Laura was not concerned about terms; she stood, tense and trembling, gripping the iron bars of the door. "Howard will be so upset, and Father will be dreadfully angry!"
"Oh, yes," Fred agreed, carelessly, "Uncle William will have a fit, of course. But I'll bet on Howard! Mother will almost die of it, I'm afraid," she said, her face sobering; "I'm sorry about that. But, of course, Laura, that's the penalty of progress. We—you and I and Howard—are moving the world, and the old people have got to get out of the way or get run over!"
Laura was silent.
"The thing that hits me hardest," said Frederica, "is the way women won't stand together. Every one of those girls took to their heels."
"Oh, when will Howard come?" said Laura, with a sobbing breath. She was not sorry she had stood by Fred when all the rest of them "took to their heels," only—"I'll die if he doesn't come soon!" she thought, shaking very much. Once she glanced over her shoulder at Frederica, who was straining her eyes (the cell was lighted only from the hall) over her note-book, and she felt a faint thrill of admiration. Imagine, making notes at such a moment!
The afternoon passed; hours—hours—hours.
"Oh, when will somebody come?" Laura said, in a whisper. Frederica had put up her note-book, and seemed absorbed in thought. Catalina was asleep.

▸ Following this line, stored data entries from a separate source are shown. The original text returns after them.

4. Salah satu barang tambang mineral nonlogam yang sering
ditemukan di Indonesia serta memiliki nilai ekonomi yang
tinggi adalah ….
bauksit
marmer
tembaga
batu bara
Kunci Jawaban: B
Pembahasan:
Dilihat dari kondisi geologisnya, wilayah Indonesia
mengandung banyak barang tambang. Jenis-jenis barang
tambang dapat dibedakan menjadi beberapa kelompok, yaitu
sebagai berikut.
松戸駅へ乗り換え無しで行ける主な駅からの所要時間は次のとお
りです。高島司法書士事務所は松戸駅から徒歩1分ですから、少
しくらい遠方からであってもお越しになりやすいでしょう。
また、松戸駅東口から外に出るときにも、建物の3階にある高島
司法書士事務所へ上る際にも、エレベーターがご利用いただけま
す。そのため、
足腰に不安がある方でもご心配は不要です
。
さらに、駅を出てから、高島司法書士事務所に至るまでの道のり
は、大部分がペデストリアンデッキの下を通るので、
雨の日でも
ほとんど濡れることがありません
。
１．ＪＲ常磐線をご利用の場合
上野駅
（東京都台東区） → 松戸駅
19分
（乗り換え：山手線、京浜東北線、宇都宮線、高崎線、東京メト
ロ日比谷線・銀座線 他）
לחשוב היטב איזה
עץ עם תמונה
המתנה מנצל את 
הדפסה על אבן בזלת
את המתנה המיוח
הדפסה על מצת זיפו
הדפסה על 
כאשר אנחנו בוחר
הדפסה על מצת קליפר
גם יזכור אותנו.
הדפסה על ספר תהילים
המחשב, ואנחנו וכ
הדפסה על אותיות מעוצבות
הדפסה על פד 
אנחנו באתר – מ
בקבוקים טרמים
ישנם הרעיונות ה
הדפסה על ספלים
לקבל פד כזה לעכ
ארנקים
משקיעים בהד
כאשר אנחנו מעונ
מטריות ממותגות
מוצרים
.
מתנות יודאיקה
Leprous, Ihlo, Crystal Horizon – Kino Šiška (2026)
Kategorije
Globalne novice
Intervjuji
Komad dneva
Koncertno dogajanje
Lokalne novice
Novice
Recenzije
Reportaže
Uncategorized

There came a sound of voices in the outer court, and again Laura clutched at the iron bars. (She had been at the grating ever since the lock was turned upon them.)
"It's Howard!"
Even Fred was moved to stand up and peer out into the whitewashed corridor—then both girls shrank back; a drunken negress was being pulled along over the flagstones of the passage to the receiving-room; a few minutes later, she was pulled back again, and they heard the clang of a cell door; then yells, then evidently sickness; then cries upon God and the devil, and a torrent of unspeakably vile invective. Even Fred quailed before it, and Laura clung to her in such a paroxysm of fear that they neither of them heard the hurrying feet outside on the flagging—then the lock was flung out, and Howard caught his wife in his arms.